For Marubeni, the transaction gives it a position in a huge U.S. unconventional play, something officials said they have been pursuing since 2009.

“We believe this project [with Marathon] is not only in line with our long-term business strategy but also contributes [to] the recent U.S. energy policy, which is aiming to increase domestic crude oil production,” Marubeni stated.

The massive DJ Basin, which stretches from southeast Wyoming into northern Colorado, holds the emerging Niobrara Shale. The basin has long been a workhorse for oil and gas operators. Abundant gas reserves are held in the eastern portion of the basin, which includes the Wattenberg Field. Today producers also are pouring money into the Niobrara formation, a liquids-rich play that extends from northeastern Colorado into parts of adjacent Wyoming, Nebraska and Kansas.

Anadarko Petroleum Corp. holds the largest position in the basin with close to 550,000 net acres. Other large positions are held by Noble Energy Corp. (430,000 net acres), EOG Resources Corp. (300,000 net acres) and Chesapeake Energy Corp. (an estimated 220,000 net acres).

Last October a U.S. subsidiary of Itochu Corp., one of Japan’s largest oil and gas producers, agreed to buy around 88,000 acres of Niobrara mineral leases in Wyoming from Denver-based Fidelity Exploration & Production Co., a subsidiary of MDU Resources Group Inc. Terms of the transaction weren’t disclosed, but Itochu said at the time its estimated share of development costs would be around $390 million.

Houston-based Marathon, which is the fourth largest integrated producer in the United States, began leasing acreage in the DJ Basin in 2010. It currently is acquiring 2-D and 3-D seismic data and expects to participate in eight to 12 gross exploration wells by the end of the year.

Marathon and Marubeni already are partners in the deepwater Ozona discovery in the Gulf of Mexico (GOM), which had been scheduled to ramp up this year (see NGI, Oct. 31, 2008). A unit of Marubeni last year also paid $650 million for BP plc’s stakes in four deepwater fields in the GOM (see NGI, Nov. 1, 2010).

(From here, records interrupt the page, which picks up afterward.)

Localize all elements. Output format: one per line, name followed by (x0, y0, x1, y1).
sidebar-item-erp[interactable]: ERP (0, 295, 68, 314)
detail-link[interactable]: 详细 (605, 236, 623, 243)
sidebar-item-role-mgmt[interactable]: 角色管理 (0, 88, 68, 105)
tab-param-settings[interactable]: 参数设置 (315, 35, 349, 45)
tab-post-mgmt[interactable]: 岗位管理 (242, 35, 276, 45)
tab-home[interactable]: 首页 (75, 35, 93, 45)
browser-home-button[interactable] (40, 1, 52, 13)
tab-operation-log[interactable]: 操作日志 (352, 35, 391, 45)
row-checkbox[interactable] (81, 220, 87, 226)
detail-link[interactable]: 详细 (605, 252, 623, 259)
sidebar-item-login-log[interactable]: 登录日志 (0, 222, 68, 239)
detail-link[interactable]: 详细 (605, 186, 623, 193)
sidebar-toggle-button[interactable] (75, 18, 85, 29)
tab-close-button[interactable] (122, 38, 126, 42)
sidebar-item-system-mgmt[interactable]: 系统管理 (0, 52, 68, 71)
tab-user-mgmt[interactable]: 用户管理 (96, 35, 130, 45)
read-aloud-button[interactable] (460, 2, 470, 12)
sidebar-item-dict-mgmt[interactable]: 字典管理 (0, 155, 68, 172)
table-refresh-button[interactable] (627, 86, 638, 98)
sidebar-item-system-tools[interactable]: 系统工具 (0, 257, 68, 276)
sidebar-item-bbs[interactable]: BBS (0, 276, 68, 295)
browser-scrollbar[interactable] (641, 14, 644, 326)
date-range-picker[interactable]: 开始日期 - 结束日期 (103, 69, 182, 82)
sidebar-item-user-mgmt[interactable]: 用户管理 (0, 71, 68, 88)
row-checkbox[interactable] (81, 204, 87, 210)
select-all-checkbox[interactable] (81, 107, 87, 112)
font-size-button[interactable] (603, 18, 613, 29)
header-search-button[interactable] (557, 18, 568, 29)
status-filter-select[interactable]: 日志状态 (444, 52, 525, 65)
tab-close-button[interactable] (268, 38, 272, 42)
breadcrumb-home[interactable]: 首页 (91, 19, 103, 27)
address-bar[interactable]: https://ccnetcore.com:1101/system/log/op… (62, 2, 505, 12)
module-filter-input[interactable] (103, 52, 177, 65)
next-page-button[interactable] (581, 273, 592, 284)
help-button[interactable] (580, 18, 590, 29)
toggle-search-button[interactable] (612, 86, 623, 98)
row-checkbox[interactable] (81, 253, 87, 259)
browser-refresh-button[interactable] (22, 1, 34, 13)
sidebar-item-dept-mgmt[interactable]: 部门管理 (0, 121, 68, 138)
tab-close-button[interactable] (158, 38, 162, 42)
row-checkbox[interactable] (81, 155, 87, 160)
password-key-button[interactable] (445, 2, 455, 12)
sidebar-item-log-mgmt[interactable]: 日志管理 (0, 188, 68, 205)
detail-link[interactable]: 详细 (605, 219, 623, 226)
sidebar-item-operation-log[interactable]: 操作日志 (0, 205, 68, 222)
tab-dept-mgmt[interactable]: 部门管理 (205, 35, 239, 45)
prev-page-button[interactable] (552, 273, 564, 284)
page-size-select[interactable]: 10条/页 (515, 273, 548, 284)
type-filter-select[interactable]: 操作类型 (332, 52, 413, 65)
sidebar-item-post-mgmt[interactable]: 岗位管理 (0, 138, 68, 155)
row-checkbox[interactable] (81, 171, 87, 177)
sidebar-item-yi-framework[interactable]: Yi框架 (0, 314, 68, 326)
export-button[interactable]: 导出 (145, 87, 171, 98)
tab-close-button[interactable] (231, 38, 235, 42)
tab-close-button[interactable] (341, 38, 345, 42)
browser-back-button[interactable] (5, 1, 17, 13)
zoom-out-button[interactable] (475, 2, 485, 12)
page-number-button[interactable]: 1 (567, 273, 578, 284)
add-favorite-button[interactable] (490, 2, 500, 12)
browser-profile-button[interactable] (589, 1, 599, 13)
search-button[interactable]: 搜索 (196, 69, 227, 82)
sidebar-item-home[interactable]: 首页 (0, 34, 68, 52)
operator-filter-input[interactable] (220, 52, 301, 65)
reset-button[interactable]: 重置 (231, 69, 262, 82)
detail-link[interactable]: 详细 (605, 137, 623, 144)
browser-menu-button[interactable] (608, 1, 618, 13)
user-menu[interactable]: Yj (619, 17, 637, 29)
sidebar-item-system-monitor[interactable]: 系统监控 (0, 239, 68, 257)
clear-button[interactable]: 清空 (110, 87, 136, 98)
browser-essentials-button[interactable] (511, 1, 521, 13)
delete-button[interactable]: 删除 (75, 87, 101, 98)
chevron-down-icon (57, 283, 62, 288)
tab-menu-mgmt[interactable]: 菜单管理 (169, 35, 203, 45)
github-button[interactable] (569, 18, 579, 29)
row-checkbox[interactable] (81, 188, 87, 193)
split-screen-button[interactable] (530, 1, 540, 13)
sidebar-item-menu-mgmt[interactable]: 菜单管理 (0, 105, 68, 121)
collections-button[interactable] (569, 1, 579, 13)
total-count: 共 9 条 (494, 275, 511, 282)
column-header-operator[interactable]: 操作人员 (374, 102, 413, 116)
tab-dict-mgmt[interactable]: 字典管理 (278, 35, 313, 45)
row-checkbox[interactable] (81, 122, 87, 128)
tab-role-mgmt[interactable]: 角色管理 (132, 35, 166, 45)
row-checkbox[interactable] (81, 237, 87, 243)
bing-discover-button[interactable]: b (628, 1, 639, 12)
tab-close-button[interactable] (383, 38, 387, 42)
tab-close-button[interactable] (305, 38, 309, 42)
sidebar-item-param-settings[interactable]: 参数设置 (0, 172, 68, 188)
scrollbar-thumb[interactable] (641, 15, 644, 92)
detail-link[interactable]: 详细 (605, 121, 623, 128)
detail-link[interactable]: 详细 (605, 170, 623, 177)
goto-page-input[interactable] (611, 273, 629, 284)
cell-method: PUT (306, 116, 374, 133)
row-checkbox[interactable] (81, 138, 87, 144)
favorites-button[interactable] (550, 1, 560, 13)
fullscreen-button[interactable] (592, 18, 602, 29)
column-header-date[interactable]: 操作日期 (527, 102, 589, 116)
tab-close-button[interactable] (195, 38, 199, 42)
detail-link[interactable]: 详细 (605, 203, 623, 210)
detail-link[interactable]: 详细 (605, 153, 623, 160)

Canaccord Genuity analysts John Gerdes and Cameron Horwitz noted that the transaction price was “slightly above” the $4,750/acre price that Chesapeake Energy Corp. received from China National Offshore Oil Corp. Ltd. in February, a deal in which the Chinese national gained a one-third interest in 800,000 net acres across portions of the basin, including the Niobrara Shale (see NGI, Feb. 7).

Analysts with Tudor, Pickering, Holt & Co. Inc. (TPH) also weighed in, noting that the transaction would give Marathon a return of more than three times its $1,500/acre acquisition cost; the producer acquired the acreage less than a year ago.

“Acreage located in areas with few Niobrara wells (even vertical) says supply tight and buyers betting on the come,” said the TPH team. Marathon’s “acreage ring fences most Niobrara activity to date in the DJ Basin north of Wattenberg.” The Wattenberg Field, a basin-centered field north of Denver, is considered one of the largest natural gas deposits in the United States. The field has produced more than 4 Tcf of gas.

TPH analysts said they were “cautious to assign $5,000/acre to smaller positions” in the DJ Basin, “as scale matters to buyers” and the Chesapeake and Marathon deals “were both sizeable. But for larger players [we] think a read-through [is] justified.”